Serat ini hanya dapat dicelup dengan zat warna non ionik (zat
warna.dispersi) yang praktis tidak larut dalam air.
Cara
melarutkannya dengan bantuan zat lain. Zat warna dispersi di gunakan
dalam bentuk dispersi yang halus dalam air ukuran partikel dispersi 0,5
mikron di sebabkan oleh sifatnya yang hidrofobik maka zat warna ini
mempunyai daya afinitas yang tinggi terhadap serat polyester yang juga
bersifat hidrofobik.
Dalam
proses pencelupan, partikel zat warna masuk kedalam serat dalam keadaan
terdispersi molekuler dan terikat dalam serat. Zat warna dispersi dapat
di buat dari beberapa struktur kimia yang berbeda.

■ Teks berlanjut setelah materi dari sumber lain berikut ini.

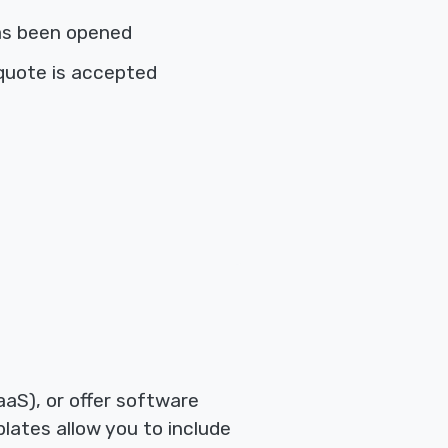
as been opened
quote is accepted
aS), or offer software
lates allow you to include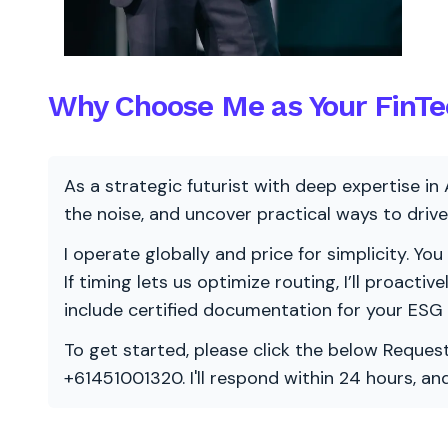
Why Choose Me as Your FinTe
As a strategic futurist with deep expertise in 
the noise, and uncover practical ways to dri
I operate globally and price for simplicity. You
If timing lets us optimize routing, I’ll proacti
include certified documentation for your ESG
To get started, please click the below Request
+61451001320. I'll respond within 24 hours, a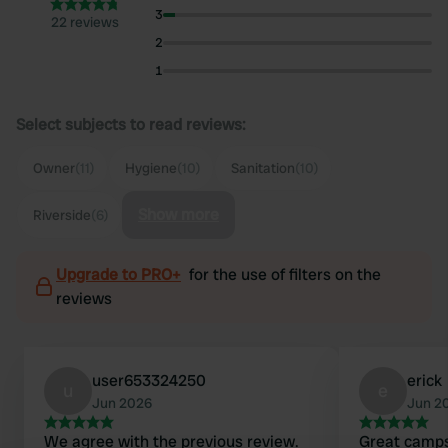
3
22 reviews
2
1
Select subjects to read reviews:
Owner
(11)
Hygiene
(10)
Sanitation
(10)
Show more
Riverside
(6)
Upgrade to PRO+
for the use of filters on the
reviews
user653324250
erick
u
e
Jun 2026
Jun 2
We agree with the previous review.
Great camps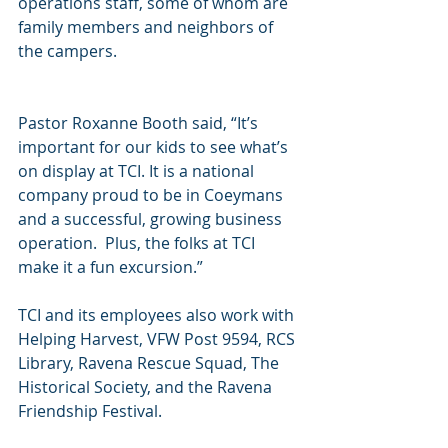
operations staff, some of whom are 
family members and neighbors of 
the campers.
Pastor Roxanne Booth said, “It’s 
important for our kids to see what’s 
on display at TCI. It is a national 
company proud to be in Coeymans 
and a successful, growing business 
operation.  Plus, the folks at TCI 
make it a fun excursion.”
TCI and its employees also work with 
Helping Harvest, VFW Post 9594, RCS 
Library, Ravena Rescue Squad, The 
Historical Society, and the Ravena 
Friendship Festival.  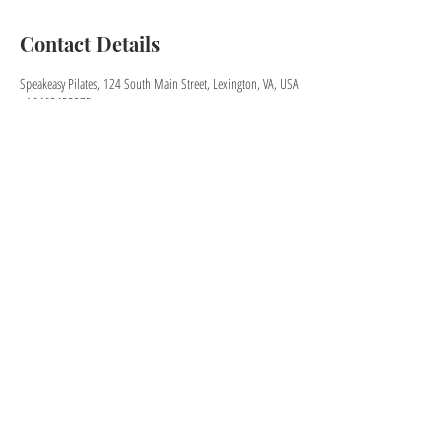
Contact Details
Speakeasy Pilates, 124 South Main Street, Lexington, VA, USA
+16462455575
speakeasypilates@gmail.com
KEEP IN TOUCH
speakeasypilates@gmail.com
Sign up for our newsletter!
Download the app for easier booking!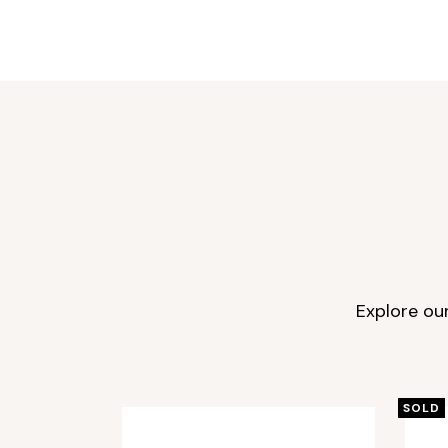
Explore ou
SOLD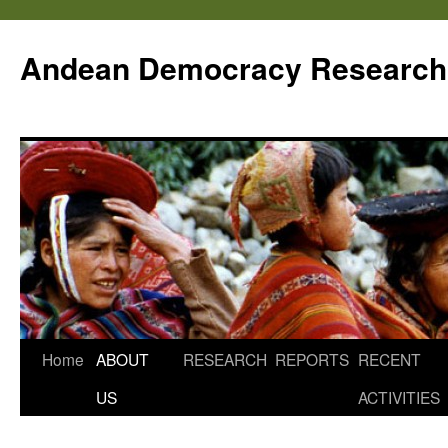
Skip
to
Andean Democracy Research
content
Home
ABOUT
RESEARCH
REPORTS
RECENT
US
ACTIVITIES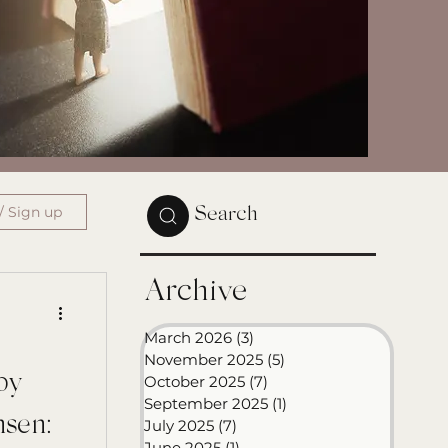
/ Sign up
Search
Archive
March 2026
(3)
3 posts
November 2025
(5)
5 posts
by
October 2025
(7)
7 posts
September 2025
(1)
1 post
nsen:
July 2025
(7)
7 posts
June 2025
(1)
1 post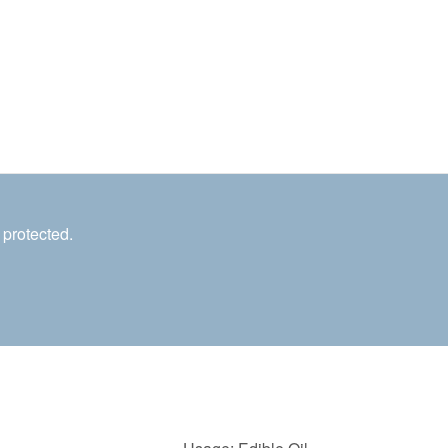
 protected.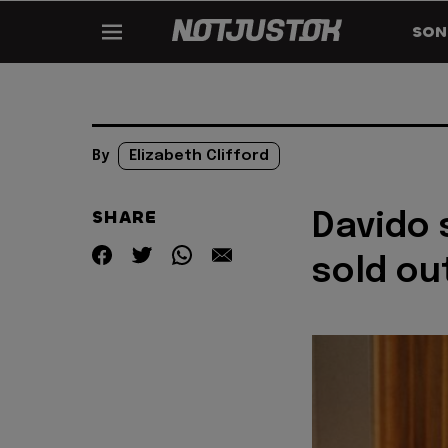
SON
By
Elizabeth Clifford
SHARE
Davido 
sold ou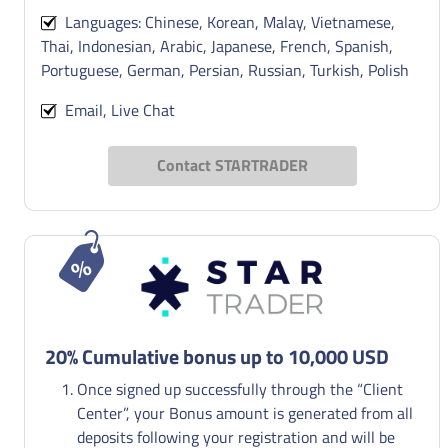
Languages: Chinese, Korean, Malay, Vietnamese,
Thai, Indonesian, Arabic, Japanese, French, Spanish,
Portuguese, German, Persian, Russian, Turkish, Polish
Email, Live Chat
Contact STARTRADER
20% Cumulative bonus up to 10,000 USD
Once signed up successfully through the “Client
Center”, your Bonus amount is generated from all
deposits following your registration and will be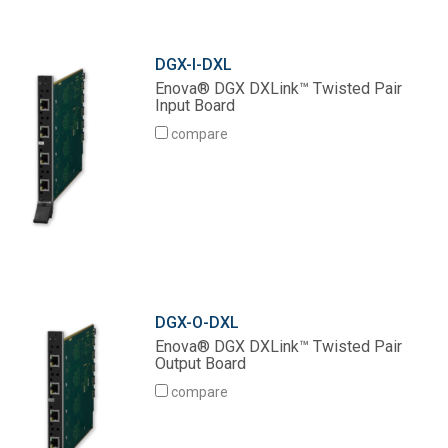
DGX-I-DXL
Enova® DGX DXLink™ Twisted Pair
Input Board
compare
DGX-O-DXL
Enova® DGX DXLink™ Twisted Pair
Output Board
compare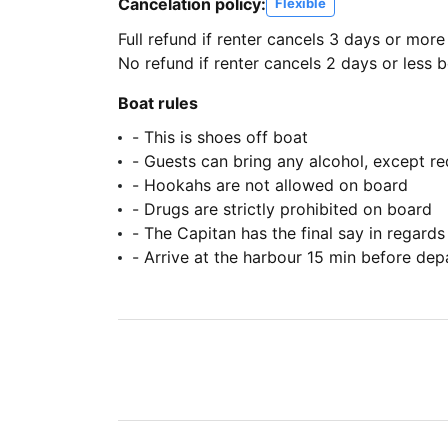
Cancelation policy:
Flexible
Full refund if renter cancels 3 days or more
No refund if renter cancels 2 days or less be
Boat rules
- This is shoes off boat
- Guests can bring any alcohol, except r
- Hookahs are not allowed on board
- Drugs are strictly prohibited on board
- The Capitan has the final say in regards
- Arrive at the harbour 15 min before dep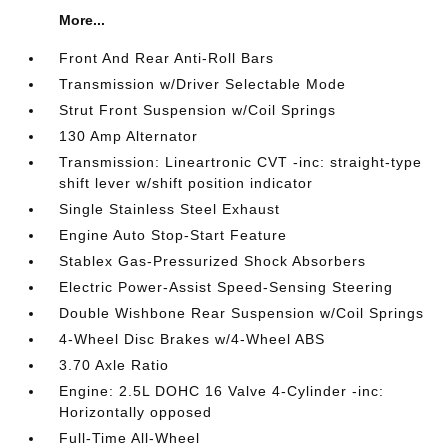
More...
Front And Rear Anti-Roll Bars
Transmission w/Driver Selectable Mode
Strut Front Suspension w/Coil Springs
130 Amp Alternator
Transmission: Lineartronic CVT -inc: straight-type
shift lever w/shift position indicator
Single Stainless Steel Exhaust
Engine Auto Stop-Start Feature
Stablex Gas-Pressurized Shock Absorbers
Electric Power-Assist Speed-Sensing Steering
Double Wishbone Rear Suspension w/Coil Springs
4-Wheel Disc Brakes w/4-Wheel ABS
3.70 Axle Ratio
Engine: 2.5L DOHC 16 Valve 4-Cylinder -inc:
Horizontally opposed
Full-Time All-Wheel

Struktur kimia yang umum di gunakan dalam zat warna dispersi dan persentasi penggunaannya adalah sebagai berikut:
- Azo (NN) : 55%
- Diazo (NN-NN) : 10%
- Antrakwinon : 20%
- Lain – lain : 15%
kelarutan
Meskipun
Azobenzena, Antrakuinon dan Defilamina dalam bentuk dispersi dapat
mencelup kedalam hidrofop, dalam perdagangan kebanyak zat warna dispersi
mengandung gugus aromatik dan alifatik yang mengikat gugus fungsional
(-OH, -NH2-BHR, dsb.) dan bentuk sebagai gugus pemberi (donor) Hidrogen.
Gugus fungsional tersebut merupakan pengikat dipol (dwikutub) dan juga
membentik ikatan hidrogen dengan gugus karbonol atu gugus asentil dari
serat poliester.
Adanya gugus aromatik OH dan alifatik AH2 dan gugus fungsional yang lain menyebabkan zat warna sedikit larut dalam air.
Zat
warna dispersi mempunyai daya kelarutan air dingin yang sangat rendah
akan tetapi dengan peningkatan temperatur daya kelarutan dapat meningkat
dengan cepat sampai beberapa ratus gram/L. Yang sangat penting dalam
proses pencelupan adalah daya kelarutan. Daya kelarutan dipengarungi
oleh :
a) Kecepatan penyerapan zat warna
b) Banyak / sedikitnya penyerapan
c) Migrasi
d) Penodaan pada serat campuran.
Sensitifitas
Zat warna dispersi yang berupa partikel-partikel kecil tidak mungkin berada pada keadaan terdispersi yang stabil tanpa adanya zat pendispersi (Dispersing Agent)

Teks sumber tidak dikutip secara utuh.